Gül Kıbrıs için konuştu
Abone olGül, AB meselesinin Kıbrıs sorunuyla esir alındığını belirterek, ''bunu doğru bulmuyoruz'' dedi.
Dışişleri Bakanı Abdullah Gül, koskoca AB meselesinin Kıbrıs
sorunuyla esir alındığını belirterek, ''bunu doğru bulmuyoruz''
dedi.
Kazakistan'da düzenlenen Asya'da İşbirliği ve Güven Artırıcı
Önlemler (CICA) Konferansı 2'nci Devlet ve Hükümet Başkanları
Zirvesi'nde Türkiye'yi temsil eden Gül, zirvenin ardından
gazetecilerin Türkiye-AB ilişkilerine dair sorularını
yanıtladı.
Bilim ve teknoloji müzakere başlığının açılarak kapandığını
hatırlatan Gül, ''burada halkları hazırlamak için güzel mesajlar
vermek, karşılıklı teşviklerin yapılması gerekirken, hiç anlamı
olmayan bir yerde Kıbrıs meselesinin bu kadar öne çıkarılması
şüphesiz ki bizi çok rahatsız etmiştir. Bir taraftan halkı
hazırlayacağız derken, diğer taraftan halkın heyecanını kırıcı
davranışlardır bunlar" diye konuştu.
Gül, Başbakan Erdoğan'ın dün yaptığı konuşmada, AB ile
müzakerelerde KKTC'deki limanlar ve havaalanlarıyla ilgili, ''asla
ne havalimanlarında ne limanlarda izolasyon kalkmadıkça geri adım
atmayız. Bunu herkes böyle bilsin. Bakın çok açık söylüyorum;
durursa durur" sözlerini de değerlendirdi.
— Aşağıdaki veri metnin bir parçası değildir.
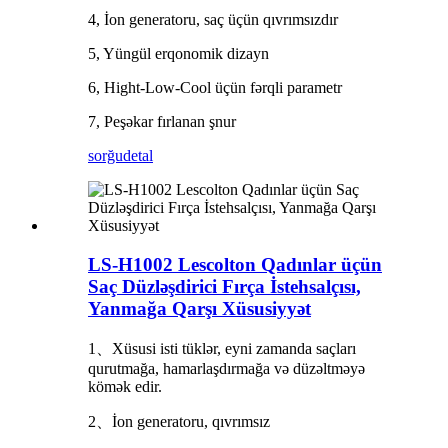
4, İon generatoru, saç üçün qıvrımsızdır
5, Yüngül erqonomik dizayn
6, Hight-Low-Cool üçün fərqli parametr
7, Peşəkar fırlanan şnur
sorğu
detal
LS-H1002 Lescolton Qadınlar üçün
Saç Düzləşdirici Fırça İstehsalçısı,
Yanmağa Qarşı Xüsusiyyət
1、Xüsusi isti tüklər, eyni zamanda saçları
qurutmağa, hamarlaşdırmağa və düzəltməyə
kömək edir.
2、İon generatoru, qıvrımsız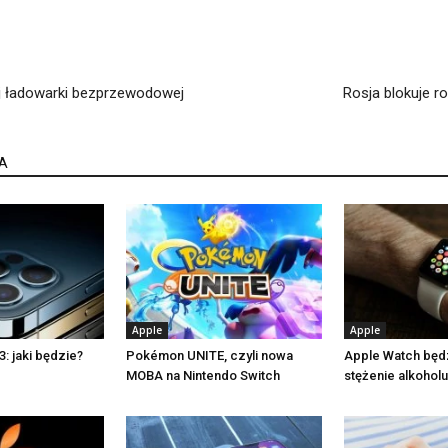
j ładowarki bezprzewodowej
Rosja blokuje r
A
Apple
Apple
: jaki będzie?
Pokémon UNITE, czyli nowa
Apple Watch będ
MOBA na Nintendo Switch
stężenie alkohol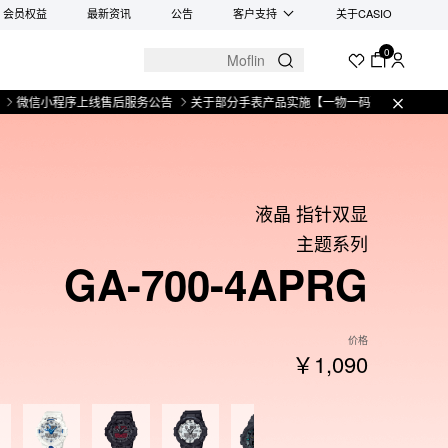
会员权益
最新资讯
公告
客户支持
关于CASIO
0
小程序上线售后服务公告
关于部分手表产品实施【一物一码】管理的公告
微信小
液晶 指针双显
主题系列
GA-700-4APRG
价格
￥1,090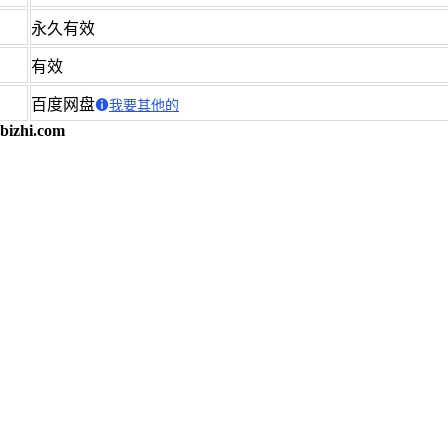
永久有效
有效
百度网盘
我要其他的
bizhi.com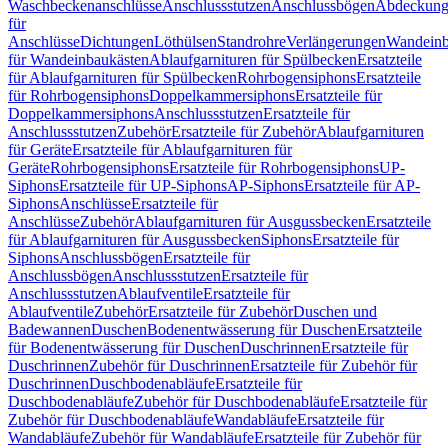
Waschbeckenanschlüsse
Anschlussstutzen
Anschlussbögen
Abdeckung
für
Anschlüsse
Dichtungen
Löthülsen
Standrohre
Verlängerungen
Wandeinb
für Wandeinbaukästen
Ablaufgarnituren für Spülbecken
Ersatzteile
für Ablaufgarnituren für Spülbecken
Rohrbogensiphons
Ersatzteile
für Rohrbogensiphons
Doppelkammersiphons
Ersatzteile für
Doppelkammersiphons
Anschlussstutzen
Ersatzteile für
Anschlussstutzen
Zubehör
Ersatzteile für Zubehör
Ablaufgarnituren
für Geräte
Ersatzteile für Ablaufgarnituren für
Geräte
Rohrbogensiphons
Ersatzteile für Rohrbogensiphons
UP-
Siphons
Ersatzteile für UP-Siphons
AP-Siphons
Ersatzteile für AP-
Siphons
Anschlüsse
Ersatzteile für
Anschlüsse
Zubehör
Ablaufgarnituren für Ausgussbecken
Ersatzteile
für Ablaufgarnituren für Ausgussbecken
Siphons
Ersatzteile für
Siphons
Anschlussbögen
Ersatzteile für
Anschlussbögen
Anschlussstutzen
Ersatzteile für
Anschlussstutzen
Ablaufventile
Ersatzteile für
Ablaufventile
Zubehör
Ersatzteile für Zubehör
Duschen und
Badewannen
Duschen
Bodenentwässerung für Duschen
Ersatzteile
für Bodenentwässerung für Duschen
Duschrinnen
Ersatzteile für
Duschrinnen
Zubehör für Duschrinnen
Ersatzteile für Zubehör für
Duschrinnen
Duschbodenabläufe
Ersatzteile für
Duschbodenabläufe
Zubehör für Duschbodenabläufe
Ersatzteile für
Zubehör für Duschbodenabläufe
Wandabläufe
Ersatzteile für
Wandabläufe
Zubehör für Wandabläufe
Ersatzteile für Zubehör für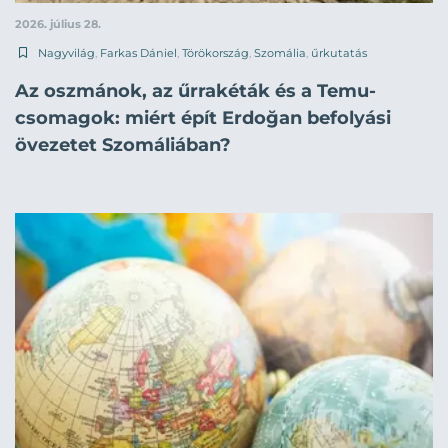
2026. július 28.
Nagyvilág
,
Farkas Dániel
,
Törökország
,
Szomália
,
űrkutatás
Az oszmánok, az űrrakéták és a Temu-
csomagok: miért épít Erdoğan befolyási
övezetet Szomáliában?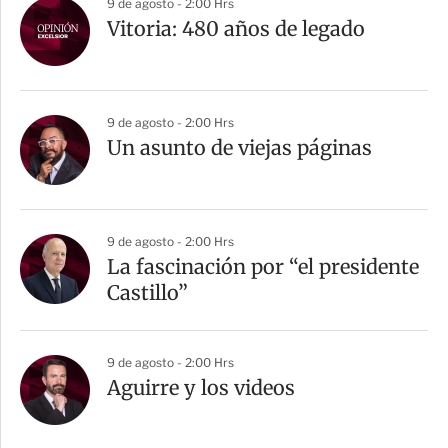
9 de agosto - 2:00 Hrs
Vitoria: 480 años de legado
9 de agosto - 2:00 Hrs
Un asunto de viejas páginas
9 de agosto - 2:00 Hrs
La fascinación por “el presidente
Castillo”
9 de agosto - 2:00 Hrs
Aguirre y los videos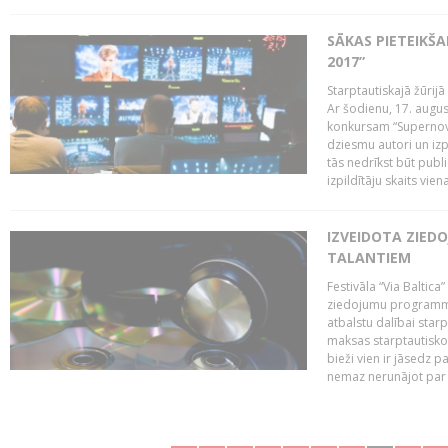
SĀKAS PIETEIKŠ
2017”
Starptautiskajā žūrij
Ar šodienu, 17. augus
konkursam “Supernova
dziesmu autori un izp
tās nedrīkst būt publ
izpildītāju skaits vien
IZVEIDOTA ZIED
TALANTIEM
Festivāla “Via Baltica”
ziedojumu programmu 
atbalstu dalībai sta
maksas starptautisko
bieži vien ir jāsedz 
nemaz nerunājot par 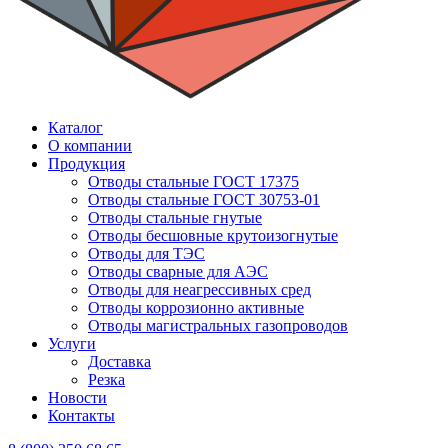
Каталог
О компании
Продукция
Отводы стальные ГОСТ 17375
Отводы стальные ГОСТ 30753-01
Отводы стальные гнутые
Отводы бесшовные крутоизогнутые
Отводы для ТЭС
Отводы сварные для АЭС
Отводы для неагрессивных сред
Отводы коррозионно активные
Отводы магистральных газопроводов
Услуги
Доставка
Резка
Новости
Контакты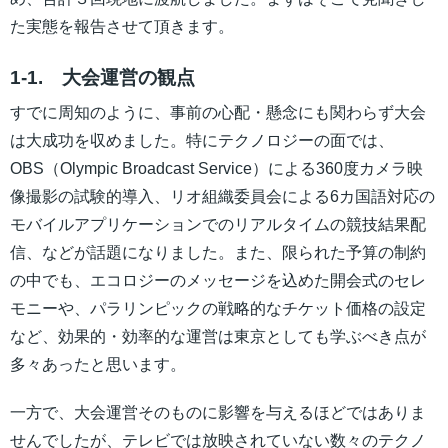
た実態を報告させて頂きます。
1-1. 大会運営の観点
すでに周知のように、事前の心配・懸念にも関わらず大会
は大成功を収めました。特にテクノロジーの面では、
OBS（Olympic Broadcast Service）による360度カメラ映
像撮影の試験的導入、リオ組織委員会による6カ国語対応の
モバイルアプリケーションでのリアルタイムの競技結果配
信、などが話題になりました。また、限られた予算の制約
の中でも、エコロジーのメッセージを込めた開会式のセレ
モニーや、パラリンピックの戦略的なチケット価格の設定
など、効果的・効率的な運営は東京としても学ぶべき点が
多々あったと思います。
一方で、大会運営そのものに影響を与えるほどではありま
せんでしたが、テレビでは放映されていない数々のテクノ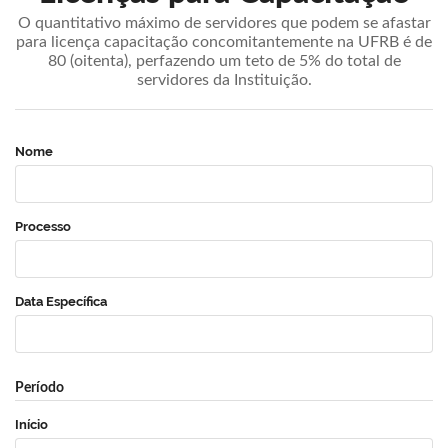
O quantitativo máximo de servidores que podem se afastar
para licença capacitação concomitantemente na UFRB é de
80 (oitenta), perfazendo um teto de 5% do total de
servidores da Instituição.
Nome
Processo
Data Específica
Período
Início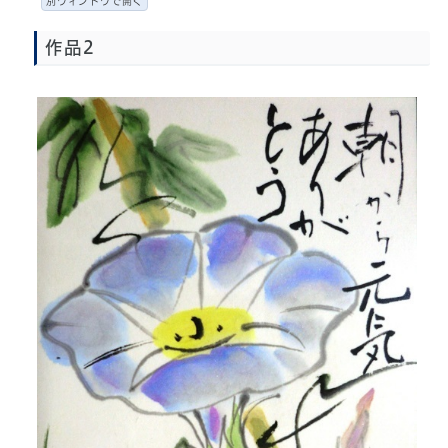
別ウィンドウで開く
作品2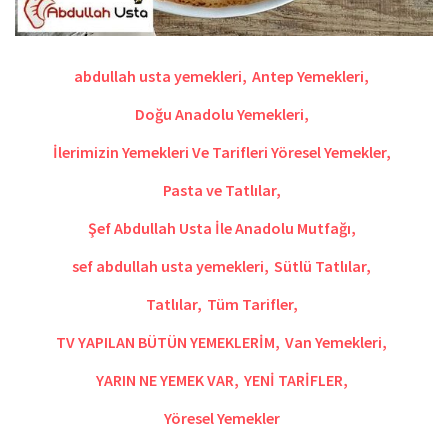
abdullah usta yemekleri
,
Antep Yemekleri
,
Doğu Anadolu Yemekleri
,
İlerimizin Yemekleri Ve Tarifleri Yöresel Yemekler
,
Pasta ve Tatlılar
,
Şef Abdullah Usta İle Anadolu Mutfağı
,
sef abdullah usta yemekleri
,
Sütlü Tatlılar
,
Tatlılar
,
Tüm Tarifler
,
TV YAPILAN BÜTÜN YEMEKLERİM
,
Van Yemekleri
,
YARIN NE YEMEK VAR
,
YENİ TARİFLER
,
Yöresel Yemekler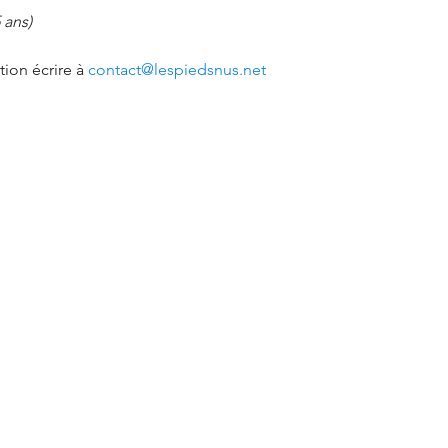
 ans)
ion écrire à 
contact@lespiedsnus.net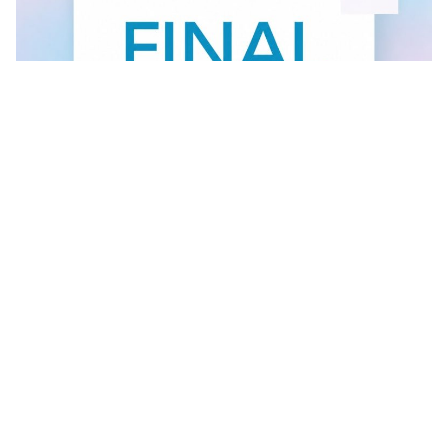
FINAL SALE U GANT RADNJI
U #GANT radnjama aktuelan je FINAL SALE — od
30.7....
Vidi sve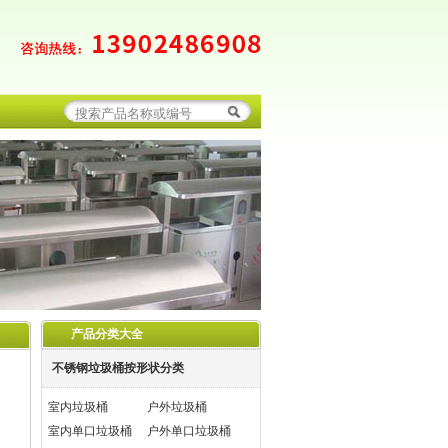
产品分类大全
不锈钢垃圾桶按形状分类
室内垃圾桶
户外垃圾桶
室内单口垃圾桶
户外单口垃圾桶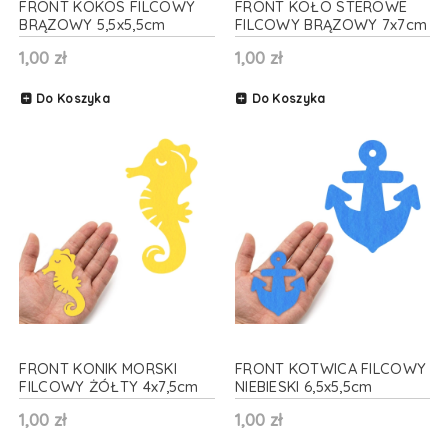
FRONT KOKOS FILCOWY
FRONT KOŁO STEROWE
BRĄZOWY 5,5x5,5cm
FILCOWY BRĄZOWY 7x7cm
1,00 zł
1,00 zł
Do Koszyka
Do Koszyka
FRONT KONIK MORSKI
FRONT KOTWICA FILCOWY
FILCOWY ŻÓŁTY 4x7,5cm
NIEBIESKI 6,5x5,5cm
1,00 zł
1,00 zł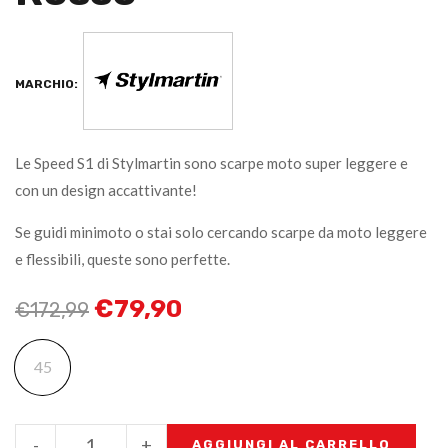
MARCHIO:
Le Speed S1 di Stylmartin sono scarpe moto super leggere e
con un design accattivante!
Se guidi minimoto o stai solo cercando scarpe da moto leggere
e flessibili, queste sono perfette.
€
79,90
€
172,99
45
-
+
AGGIUNGI AL CARRELLO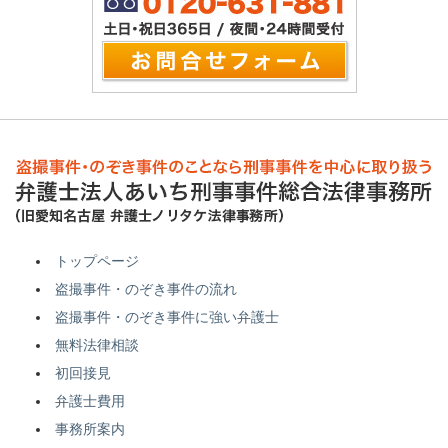
トップページ
盗撮事件・のぞき事件の流れ
盗撮事件・のぞき事件に強い弁護士
無料法律相談
初回接見
弁護士費用
事務所案内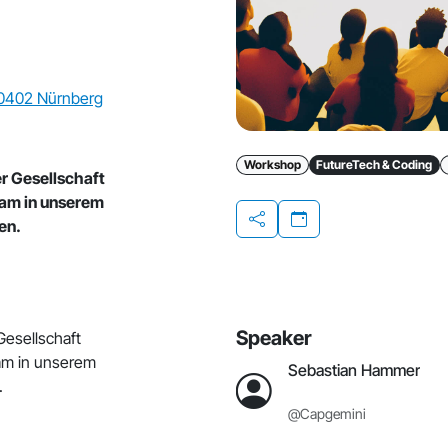
90402 Nürnberg
Workshop
FutureTech & Coding
er Gesellschaft
sam in unserem
en.
Teilen
Speaker
 Gesellschaft
am in unserem
Sebastian Hammer
.
@Capgemini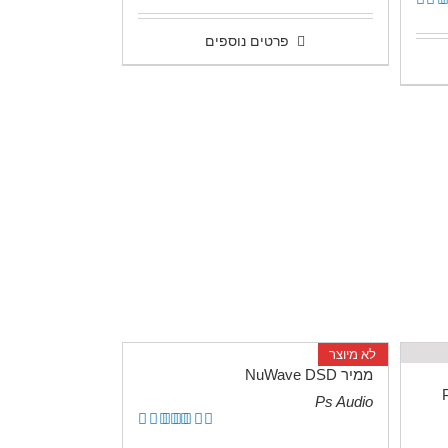
דורג
5.00
מתוך 5
5
פרטים נוספים
לא מיוצר
ממיר NuWave DSD
Ps Audio
.
דורג
5.00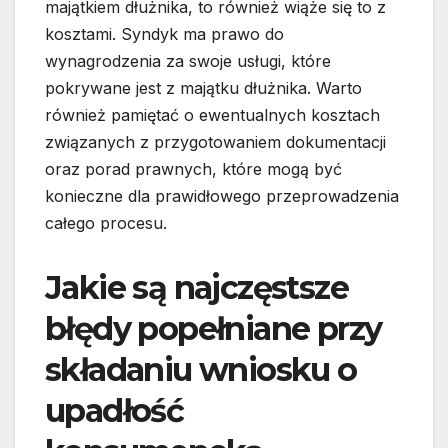
majątkiem dłużnika, to również wiąże się to z
kosztami. Syndyk ma prawo do
wynagrodzenia za swoje usługi, które
pokrywane jest z majątku dłużnika. Warto
również pamiętać o ewentualnych kosztach
związanych z przygotowaniem dokumentacji
oraz porad prawnych, które mogą być
konieczne dla prawidłowego przeprowadzenia
całego procesu.
Jakie są najczęstsze
błędy popełniane przy
składaniu wniosku o
upadłość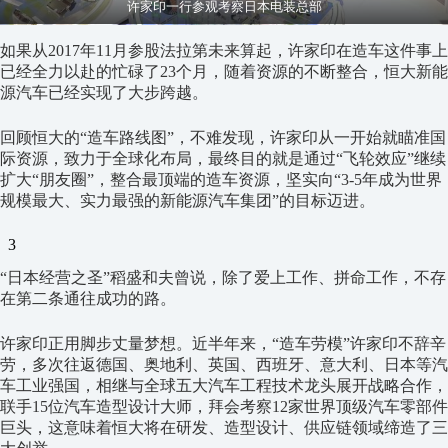
许家印一行参观考察日本电装总部
如果从2017年11月参股法拉第未来算起，许家印在造车这件事上
已经全力以赴的忙碌了23个月，随着资源的不断整合，恒大新能
源汽车已经实现了大步跨越。
回顾恒大的“造车路线图”，不难发现，许家印从一开始就瞄准国
际资源，致力于全球化布局，最终目的就是通过“飞轮效应”继续
扩大“朋友圈”，整合最顶端的造车资源，坚实向“3-5年成为世界
规模最大、实力最强的新能源汽车集团”的目标迈进。
3
“日本经营之圣”稻盛和夫曾说，除了爱上工作、拼命工作，不存
在第二条通往成功的路。
许家印正用脚步丈量梦想。近半年来，“造车劳模”许家印不辞辛
劳，多次往返德国、奥地利、英国、西班牙、意大利、日本等汽
车工业强国，相继与全球五大汽车工程技术龙头展开战略合作，
联手15位汽车造型设计大师，拜会考察12家世界顶级汽车零部件
巨头，这意味着恒大将在研发、造型设计、供应链领域缔造了三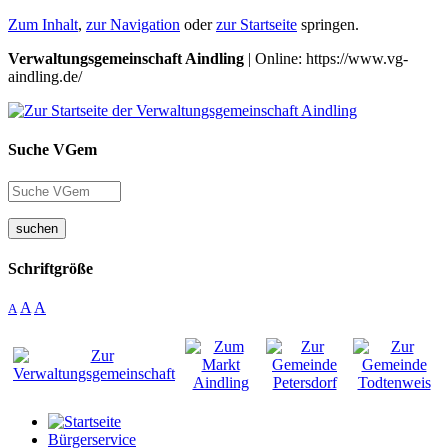
Zum Inhalt
,
zur Navigation
oder
zur Startseite
springen.
Verwaltungsgemeinschaft Aindling
| Online: https://www.vg-
aindling.de/
Suche VGem
suchen
Schriftgröße
A
A
A
Bürgerservice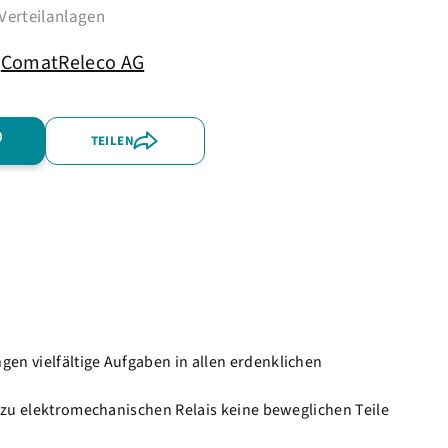
Verteilanlagen
ComatReleco AG
TEILEN
en vielfältige Aufgaben in allen erdenklichen
z zu elektromechanischen Relais keine beweglichen Teile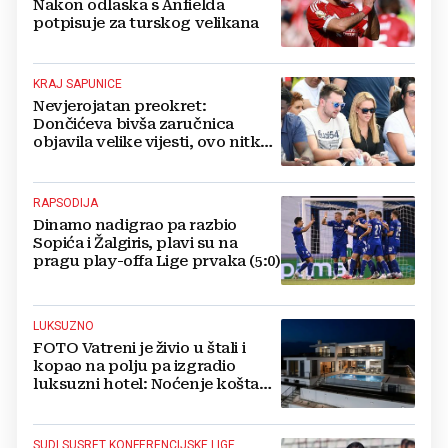
Nakon odlaska s Anfielda
potpisuje za turskog velikana
KRAJ SAPUNICE
Nevjerojatan preokret:
Dončićeva bivša zaručnica
objavila velike vijesti, ovo nitko
nije očekivao!
RAPSODIJA
Dinamo nadigrao pa razbio
Sopića i Žalgiris, plavi su na
pragu play-offa Lige prvaka (5:0)
LUKSUZNO
FOTO Vatreni je živio u štali i
kopao na polju pa izgradio
luksuzni hotel: Noćenje košta
1200 eura
SUDI SUSRET KONFERENCIJSKE LIGE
Bakan Gül, Erdoğan'ın Türkiye-AB müzakerelerine ilişkin son
açıklamalarının yeni bir şey olmadığını söyleyerek, anlamı olmayan
bir yerde Kıbrıs meselesinin bu kadar öne çıkarılmasının
kendilerini çok rahatsız ettiğini vurguladı.
"Türkiye'ye kimsenin baskı yapmaya hakkı yok''
Eğitim ve kültür başlığında ana dilde eğitim konusunun gündeme
gelmesi durumunda Türkiye'nin tutumunun ne olacağının sorulması
üzerine Gül, "hayır, niye böyle bir olumsuzluk ortaya çıkacakmış
ki? Ona bakarsanız en uçuk olumsuzlukları da oturalım konuşalım.
Kriterler neyse bunlar yapılacaktır. Türkiye'ye hiç kimse baskı da
yapmaz, baskıyapmaya hakkı da yoktur. Türkiye öyle baskılarla
hareket edecek bir ülke değildir. Meseleleri bu noktaya getirmemek
lazım'' diye konuştu.
Gül, Türkiye'nin AB yolunda daha yapacak işlerinin olduğunu
belirterek, ''bu süreç içinde biz de üzerimize düşeni yapacağız.
Ama bunları karşılıklı tehdit, baskı veya tarih veriyor gibi
adlandırmak çok yanlış'' ifadesini kullandı.